┌──

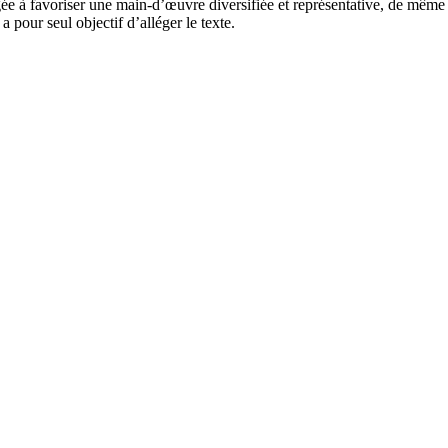
ée à favoriser une main-d’œuvre diversifiée et représentative, de même q
 pour seul objectif d’alléger le texte.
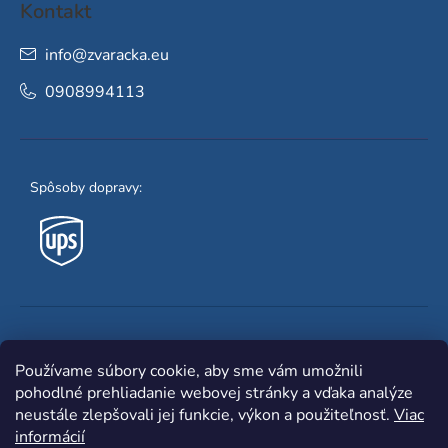
Kontakt
info
@
zvaracka.eu
0908994113
Spôsoby dopravy:
Obľúbené spôsoby platby:
Používame súbory cookie, aby sme vám umožnili
pohodlné prehliadanie webovej stránky a vďaka analýze
neustále zlepšovali jej funkcie, výkon a použiteľnosť.
Viac
informácií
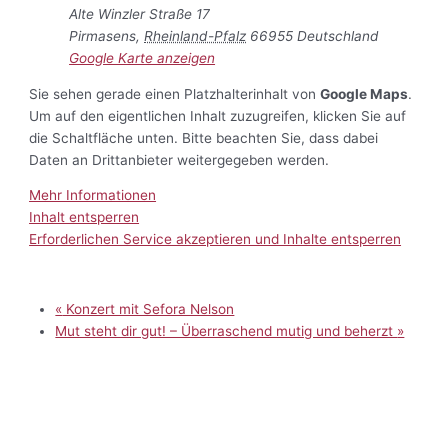
Alte Winzler Straße 17
Pirmasens
,
Rheinland-Pfalz
66955
Deutschland
Google Karte anzeigen
Sie sehen gerade einen Platzhalterinhalt von
Google Maps
.
Um auf den eigentlichen Inhalt zuzugreifen, klicken Sie auf
die Schaltfläche unten. Bitte beachten Sie, dass dabei
Daten an Drittanbieter weitergegeben werden.
Mehr Informationen
Inhalt entsperren
Erforderlichen Service akzeptieren und Inhalte entsperren
«
Konzert mit Sefora Nelson
Mut steht dir gut! – Überraschend mutig und beherzt
»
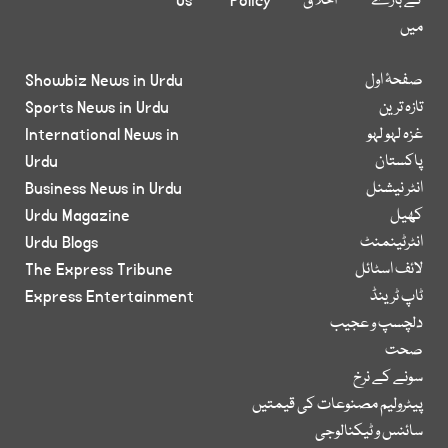
کے بارے
اخلاق
Policy
Us
میں
صفحۂ اول
Showbiz News in Urdu
تازہ ترین
Sports News in Urdu
غزہ لہو لہو
International News in
پاکستان
Urdu
انٹر نیشنل
Business News in Urdu
کھیل
Urdu Magazine
انٹرٹینمنٹ
Urdu Blogs
لائف اسٹائل
The Express Tribune
ٹاپ ٹرینڈ
Express Entertainment
دلچسپ و عجیب
صحت
سونے کے نرخ
پیٹرولیم مصنوعات کی قیمتیں
سائنس و ٹیکنالوجی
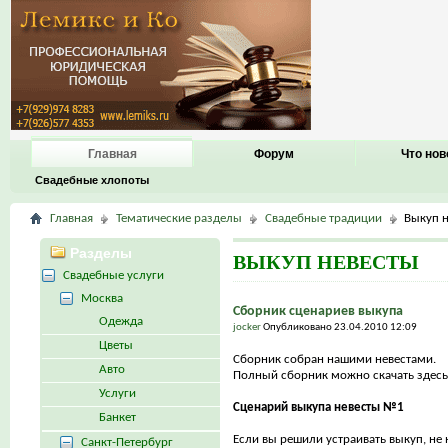
Главная
Форум
Что нов
Свадебные хлопоты
Главная
Тематические разделы
Свадебные традиции
Выкуп 
Разделы
ВЫКУП НЕВЕСТЫ
Свадебные услуги
Москва
Сборник сценариев выкупа
Одежда
jocker
Опубликовано 23.04.2010 12:09
Цветы
Сборник собран нашими невестами.
Авто
Полный сборник можно скачать здесь
Услуги
Сценарий выкупа невесты №1
Банкет
Если вы решили устраивать выкуп, не н
Санкт-Петербург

└──

* **Exercise objective**: Where pictures sit among the data above, omit them, and output the rest exactly.

* **Completed task**:
ée à favoriser une main-d’œuvre diversifiée et représentative, de même q
 pour seul objectif d’alléger le texte.
Kontakt
info
@
zvaracka.eu
0908994113
Spôsoby dopravy:
Obľúbené spôsoby platby:
Používame súbory cookie, aby sme vám umožnili
pohodlné prehliadanie webovej stránky a vďaka analýze
neustále zlepšovali jej funkcie, výkon a použiteľnosť.
Viac
informácií
Alte Winzler Straße 17
Pirmasens
,
Rheinland-Pfalz
66955
Deutschland
Google Karte anzeigen
Sie sehen gerade einen Platzhalterinhalt von
Google Maps
.
Um auf den eigentlichen Inhalt zuzugreifen, klicken Sie auf
die Schaltfläche unten. Bitte beachten Sie, dass dabei
Daten an Drittanbieter weitergegeben werden.
Mehr Informationen
Inhalt entsperren
Erforderlichen Service akzeptieren und Inhalte entsperren
«
Konzert mit Sefora Nelson
Mut steht dir gut! – Überraschend mutig und beherzt
»
کے بارے
اخلاق
Policy
Us
میں
صفحۂ اول
Showbiz News in Urdu
تازہ ترین
Sports News in Urdu
غزہ لہو لہو
International News in
پاکستان
Urdu
انٹر نیشنل
Business News in Urdu
کھیل
Urdu Magazine
انٹرٹینمنٹ
Urdu Blogs
لائف اسٹائل
The Express Tribune
ٹاپ ٹرینڈ
Express Entertainment
دلچسپ و عجیب
صحت
سونے کے نرخ
پیٹرولیم مصنوعات کی قیمتیں
سائنس و ٹیکنالوجی
Главная
Форум
Что нов
Свадебные хлопоты
Главная
Тематические разделы
Свадебные традиции
Выкуп 
Разделы
ВЫКУП НЕВЕСТЫ
Свадебные услуги
Москва
Сборник сценариев выкупа
Одежда
jocker
Опубликовано 23.04.2010 12:09
Цветы
Сборник собран нашими невестами.
Авто
Полный сборник можно скачать здесь
Услуги
Сценарий выкупа невесты №1
Банкет
Если вы решили устраивать выкуп, не н
Санкт-Петербург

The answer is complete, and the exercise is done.